"Kita sudah temukan bahwa pembuangan air ke Danau Toba di Jl. Siliwangi, di atas parit yang selama ini bisa menerima air dari
kota ada bangunan masyarakat, debit air yang dari
kota itu besar, drainase juga besar tetapi saat akan keluar ke Danau Toba paritnya hampir kurang dari 30 Cm lebarnya," sebut Wakil Bupati disela peninjauan.
"Akhirnya air yang datang dari
kota meluap di sekitaran Jl. Siliwangi, kemudian juga di Lapangan RBO hingga ke depan kantor Dinas PMDPPA," kata Wakil Bupati melanjutkan.
Selain itu, dampak lain yang ditemukan adalah banyaknya titik lubang air ke dalam drainase yang tertutup serta sampah dan bebatuan kecil yang menumpuk di dalam drainase.
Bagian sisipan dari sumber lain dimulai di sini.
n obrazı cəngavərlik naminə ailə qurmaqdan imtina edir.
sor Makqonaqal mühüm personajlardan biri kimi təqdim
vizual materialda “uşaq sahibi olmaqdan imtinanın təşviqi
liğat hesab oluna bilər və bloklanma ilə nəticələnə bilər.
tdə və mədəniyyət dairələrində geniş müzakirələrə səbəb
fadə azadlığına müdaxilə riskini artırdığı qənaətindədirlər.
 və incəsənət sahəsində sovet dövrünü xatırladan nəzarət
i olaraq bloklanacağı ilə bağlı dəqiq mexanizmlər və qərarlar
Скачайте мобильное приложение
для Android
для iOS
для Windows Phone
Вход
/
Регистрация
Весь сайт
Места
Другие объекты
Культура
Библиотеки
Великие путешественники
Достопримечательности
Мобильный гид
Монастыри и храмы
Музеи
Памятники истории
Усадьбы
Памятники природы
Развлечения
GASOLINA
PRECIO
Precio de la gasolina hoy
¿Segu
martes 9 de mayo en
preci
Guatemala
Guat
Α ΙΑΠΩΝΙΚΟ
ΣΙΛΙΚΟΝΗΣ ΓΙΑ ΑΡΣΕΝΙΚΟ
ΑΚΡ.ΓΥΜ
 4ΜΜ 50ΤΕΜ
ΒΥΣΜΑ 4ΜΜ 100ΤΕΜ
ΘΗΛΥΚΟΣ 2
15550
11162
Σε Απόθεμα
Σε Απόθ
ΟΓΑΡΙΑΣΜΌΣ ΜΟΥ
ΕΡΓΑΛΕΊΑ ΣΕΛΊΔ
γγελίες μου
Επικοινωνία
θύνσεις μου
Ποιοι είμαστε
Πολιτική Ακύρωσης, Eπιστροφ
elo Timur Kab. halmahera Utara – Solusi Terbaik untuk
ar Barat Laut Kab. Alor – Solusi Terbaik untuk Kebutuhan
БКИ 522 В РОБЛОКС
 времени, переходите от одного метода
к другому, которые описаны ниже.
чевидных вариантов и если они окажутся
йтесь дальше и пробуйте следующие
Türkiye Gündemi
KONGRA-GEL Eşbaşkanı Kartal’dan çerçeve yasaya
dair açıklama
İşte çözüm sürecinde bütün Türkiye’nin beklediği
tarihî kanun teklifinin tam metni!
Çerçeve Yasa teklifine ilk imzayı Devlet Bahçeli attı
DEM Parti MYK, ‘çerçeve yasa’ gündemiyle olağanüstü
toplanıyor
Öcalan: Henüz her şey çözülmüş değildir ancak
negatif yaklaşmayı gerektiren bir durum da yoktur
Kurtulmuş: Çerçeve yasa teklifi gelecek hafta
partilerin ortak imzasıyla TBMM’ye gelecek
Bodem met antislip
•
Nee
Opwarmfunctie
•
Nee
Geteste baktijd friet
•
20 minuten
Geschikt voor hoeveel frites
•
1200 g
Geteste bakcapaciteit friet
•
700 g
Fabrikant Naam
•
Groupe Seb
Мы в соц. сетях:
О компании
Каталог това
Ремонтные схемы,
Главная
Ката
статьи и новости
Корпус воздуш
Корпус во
Hal ini juga menjadi penyebab banjir karena daya tampung drainase yang semakin menyempit.
Baca Juga:
"Kita tadi lihat di dalam drainase banyak sampah plastik, termasuk juga kulit durian. Jadi kita imbau kepada masyarakat agar tidak membuang sampah sembarangan, sebab yang menerima dampaknya adalah kita," imbau Wakil Bupati usai meninjau sejumlah drainase di Kota Balige.